Data race-free memory-access-pattern in compute-kernels?

Question

hvp OP

Created Dec ’19

Replies 1

Boosts 0

Participants 1

Hi,

my assumption was that it should be possible to read / write to an array without the need of atomics by creating threadgroups of the size (threadExecutionWidth, 1, 1) and using the thread_index_in_threadgroup as index of the array.

A simple kernel to demonstrate what I mean:

kernel void test(volatile device uint *counter [[buffer(0)]],
                 ushort tid [[thread_index_in_threadgroup]]) {
    counter[tid] += 1;
}

The test shows that my assumption is wrong (for grids with a width of threadExecutionWidth, the value stays at 1 for all elements up to a grid-height of 100 and only gets bigger when the height gets way higher).
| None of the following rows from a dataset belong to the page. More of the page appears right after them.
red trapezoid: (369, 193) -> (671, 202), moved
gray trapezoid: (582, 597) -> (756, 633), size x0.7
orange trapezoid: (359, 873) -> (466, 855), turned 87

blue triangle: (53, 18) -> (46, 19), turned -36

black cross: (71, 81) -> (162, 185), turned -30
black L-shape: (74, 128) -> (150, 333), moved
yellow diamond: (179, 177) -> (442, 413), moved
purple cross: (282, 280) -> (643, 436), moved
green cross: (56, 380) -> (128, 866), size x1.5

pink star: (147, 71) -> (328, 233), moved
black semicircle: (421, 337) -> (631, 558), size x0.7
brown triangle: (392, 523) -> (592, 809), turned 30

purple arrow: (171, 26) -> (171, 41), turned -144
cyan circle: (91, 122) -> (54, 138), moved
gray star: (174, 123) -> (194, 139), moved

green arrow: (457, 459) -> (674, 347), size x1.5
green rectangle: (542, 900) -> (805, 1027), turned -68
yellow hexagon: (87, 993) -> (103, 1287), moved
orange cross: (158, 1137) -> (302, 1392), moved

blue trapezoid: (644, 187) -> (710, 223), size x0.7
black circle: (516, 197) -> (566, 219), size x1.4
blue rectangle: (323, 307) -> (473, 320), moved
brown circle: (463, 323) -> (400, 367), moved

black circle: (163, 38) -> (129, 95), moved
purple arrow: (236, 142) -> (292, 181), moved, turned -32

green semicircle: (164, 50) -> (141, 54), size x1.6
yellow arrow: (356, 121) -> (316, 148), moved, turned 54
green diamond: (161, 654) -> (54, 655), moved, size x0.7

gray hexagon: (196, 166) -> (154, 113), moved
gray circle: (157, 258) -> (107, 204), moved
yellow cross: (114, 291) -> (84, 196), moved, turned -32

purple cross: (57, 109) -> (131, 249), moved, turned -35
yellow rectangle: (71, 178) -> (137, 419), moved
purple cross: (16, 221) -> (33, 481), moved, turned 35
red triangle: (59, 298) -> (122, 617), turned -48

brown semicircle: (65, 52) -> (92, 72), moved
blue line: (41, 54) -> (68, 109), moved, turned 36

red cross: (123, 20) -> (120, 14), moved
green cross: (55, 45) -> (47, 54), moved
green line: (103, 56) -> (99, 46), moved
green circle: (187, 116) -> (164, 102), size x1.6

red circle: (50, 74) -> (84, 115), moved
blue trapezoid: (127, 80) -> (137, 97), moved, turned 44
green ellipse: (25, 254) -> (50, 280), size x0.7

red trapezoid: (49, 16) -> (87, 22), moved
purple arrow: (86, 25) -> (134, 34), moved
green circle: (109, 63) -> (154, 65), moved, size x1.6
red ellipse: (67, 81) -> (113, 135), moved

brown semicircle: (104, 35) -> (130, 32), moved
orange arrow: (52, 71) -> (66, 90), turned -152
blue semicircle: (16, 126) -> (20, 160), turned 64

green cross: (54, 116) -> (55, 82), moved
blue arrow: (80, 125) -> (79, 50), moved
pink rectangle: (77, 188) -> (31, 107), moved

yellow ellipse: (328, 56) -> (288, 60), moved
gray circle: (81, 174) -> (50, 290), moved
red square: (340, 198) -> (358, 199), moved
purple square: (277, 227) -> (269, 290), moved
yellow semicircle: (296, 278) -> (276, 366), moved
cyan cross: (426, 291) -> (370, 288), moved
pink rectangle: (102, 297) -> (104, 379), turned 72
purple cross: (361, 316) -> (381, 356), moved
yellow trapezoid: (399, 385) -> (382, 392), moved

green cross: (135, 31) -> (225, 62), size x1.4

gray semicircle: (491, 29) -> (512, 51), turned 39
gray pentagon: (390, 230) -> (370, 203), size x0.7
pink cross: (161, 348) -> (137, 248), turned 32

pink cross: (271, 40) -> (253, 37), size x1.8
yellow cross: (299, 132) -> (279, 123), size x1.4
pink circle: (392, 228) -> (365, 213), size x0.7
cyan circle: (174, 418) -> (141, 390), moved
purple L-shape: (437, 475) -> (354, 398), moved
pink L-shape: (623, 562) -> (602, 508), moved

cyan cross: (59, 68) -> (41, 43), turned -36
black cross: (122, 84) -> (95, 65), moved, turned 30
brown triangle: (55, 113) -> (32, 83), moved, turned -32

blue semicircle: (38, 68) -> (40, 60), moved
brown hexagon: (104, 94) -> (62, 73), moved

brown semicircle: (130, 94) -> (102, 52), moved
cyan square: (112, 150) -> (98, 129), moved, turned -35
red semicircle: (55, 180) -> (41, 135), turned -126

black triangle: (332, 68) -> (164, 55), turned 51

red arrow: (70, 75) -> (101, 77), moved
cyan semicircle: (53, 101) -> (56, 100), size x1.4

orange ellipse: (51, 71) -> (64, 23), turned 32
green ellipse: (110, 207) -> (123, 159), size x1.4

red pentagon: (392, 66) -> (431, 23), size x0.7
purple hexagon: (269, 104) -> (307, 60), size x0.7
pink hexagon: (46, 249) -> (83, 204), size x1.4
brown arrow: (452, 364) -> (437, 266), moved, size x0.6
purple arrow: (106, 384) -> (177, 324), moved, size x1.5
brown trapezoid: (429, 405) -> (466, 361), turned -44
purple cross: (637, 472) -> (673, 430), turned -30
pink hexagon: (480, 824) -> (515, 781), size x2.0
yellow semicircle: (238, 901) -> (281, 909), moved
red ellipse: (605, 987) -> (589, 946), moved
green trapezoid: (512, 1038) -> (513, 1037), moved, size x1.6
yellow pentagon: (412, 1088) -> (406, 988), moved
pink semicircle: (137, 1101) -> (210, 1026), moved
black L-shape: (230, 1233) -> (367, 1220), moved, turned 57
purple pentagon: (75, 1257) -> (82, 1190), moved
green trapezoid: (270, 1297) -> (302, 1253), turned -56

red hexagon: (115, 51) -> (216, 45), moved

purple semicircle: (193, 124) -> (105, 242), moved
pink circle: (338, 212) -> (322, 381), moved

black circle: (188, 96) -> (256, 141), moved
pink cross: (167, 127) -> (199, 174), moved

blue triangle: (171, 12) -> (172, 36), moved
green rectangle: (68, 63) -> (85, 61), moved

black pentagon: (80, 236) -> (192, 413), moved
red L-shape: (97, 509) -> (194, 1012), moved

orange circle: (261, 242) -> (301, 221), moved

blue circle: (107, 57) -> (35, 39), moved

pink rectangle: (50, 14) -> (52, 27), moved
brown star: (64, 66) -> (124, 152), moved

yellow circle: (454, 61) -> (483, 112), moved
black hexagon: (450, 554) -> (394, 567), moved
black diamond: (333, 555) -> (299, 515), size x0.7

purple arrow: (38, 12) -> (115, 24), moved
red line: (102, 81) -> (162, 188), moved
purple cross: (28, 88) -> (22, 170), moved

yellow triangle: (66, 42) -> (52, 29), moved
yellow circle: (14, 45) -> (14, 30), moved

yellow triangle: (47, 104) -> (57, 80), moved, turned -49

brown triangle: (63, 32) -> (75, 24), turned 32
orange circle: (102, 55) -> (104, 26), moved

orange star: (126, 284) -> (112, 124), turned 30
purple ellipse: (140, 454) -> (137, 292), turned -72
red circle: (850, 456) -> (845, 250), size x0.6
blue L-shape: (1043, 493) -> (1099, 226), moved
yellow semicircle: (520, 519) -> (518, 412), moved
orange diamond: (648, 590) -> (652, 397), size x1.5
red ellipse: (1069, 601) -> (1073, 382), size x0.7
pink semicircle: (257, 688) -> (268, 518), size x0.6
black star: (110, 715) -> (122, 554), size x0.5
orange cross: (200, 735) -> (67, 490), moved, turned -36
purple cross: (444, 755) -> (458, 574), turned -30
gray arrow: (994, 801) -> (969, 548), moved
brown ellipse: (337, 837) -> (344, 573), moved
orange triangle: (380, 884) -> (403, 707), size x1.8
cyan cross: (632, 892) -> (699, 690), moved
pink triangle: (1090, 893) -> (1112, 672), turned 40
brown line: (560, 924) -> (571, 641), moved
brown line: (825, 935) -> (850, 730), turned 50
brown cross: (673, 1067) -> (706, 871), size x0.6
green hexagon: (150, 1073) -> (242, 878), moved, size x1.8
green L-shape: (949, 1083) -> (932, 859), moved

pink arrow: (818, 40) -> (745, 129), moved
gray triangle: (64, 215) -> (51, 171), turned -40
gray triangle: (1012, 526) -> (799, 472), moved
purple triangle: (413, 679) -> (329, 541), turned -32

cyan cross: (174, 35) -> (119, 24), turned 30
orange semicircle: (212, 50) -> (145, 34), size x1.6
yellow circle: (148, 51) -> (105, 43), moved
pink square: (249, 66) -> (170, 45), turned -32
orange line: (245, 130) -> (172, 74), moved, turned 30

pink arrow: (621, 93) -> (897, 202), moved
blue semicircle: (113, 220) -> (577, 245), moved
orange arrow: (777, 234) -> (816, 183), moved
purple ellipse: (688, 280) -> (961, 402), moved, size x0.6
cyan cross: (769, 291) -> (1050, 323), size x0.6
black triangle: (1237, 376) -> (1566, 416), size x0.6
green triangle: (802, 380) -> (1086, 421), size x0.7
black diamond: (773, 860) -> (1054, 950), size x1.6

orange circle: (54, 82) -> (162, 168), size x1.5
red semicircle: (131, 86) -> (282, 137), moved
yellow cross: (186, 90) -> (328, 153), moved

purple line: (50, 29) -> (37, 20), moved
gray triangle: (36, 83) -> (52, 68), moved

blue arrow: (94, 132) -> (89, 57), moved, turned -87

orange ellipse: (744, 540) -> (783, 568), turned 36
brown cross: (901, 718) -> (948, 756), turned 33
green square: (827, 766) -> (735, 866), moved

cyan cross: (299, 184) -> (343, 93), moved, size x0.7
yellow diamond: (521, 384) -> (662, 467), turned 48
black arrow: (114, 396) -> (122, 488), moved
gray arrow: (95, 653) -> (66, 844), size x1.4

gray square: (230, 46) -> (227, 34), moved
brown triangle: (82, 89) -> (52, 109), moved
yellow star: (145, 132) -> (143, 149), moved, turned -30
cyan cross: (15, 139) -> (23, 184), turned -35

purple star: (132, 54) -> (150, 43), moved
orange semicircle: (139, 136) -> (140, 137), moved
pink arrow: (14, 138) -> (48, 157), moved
I hoped to avoid atomic operations / synchronisations by using this pattern.

So, I have two questions:

1. Is a thread_index_in_threadgroup unique across all active threadgroups at a time? (Otherwise, the pattern obviously fails because of data-races)

2. Is there a cheap way to force the counter-array be synchronised across the threads? Seeing a value of 1 doesn't make any sense and must mean that the threads get a cached value.

Thanks,

Hendrik

Boost

Answer 1

hvp OP

Dec ’19

I think I found my mental misconception of the threads: A thread won't work on a single function until the function is finished, but may interrupt the current execution of the function and move to a different function (or another instance of the same function) - basically like a normal thread on the CPU.

0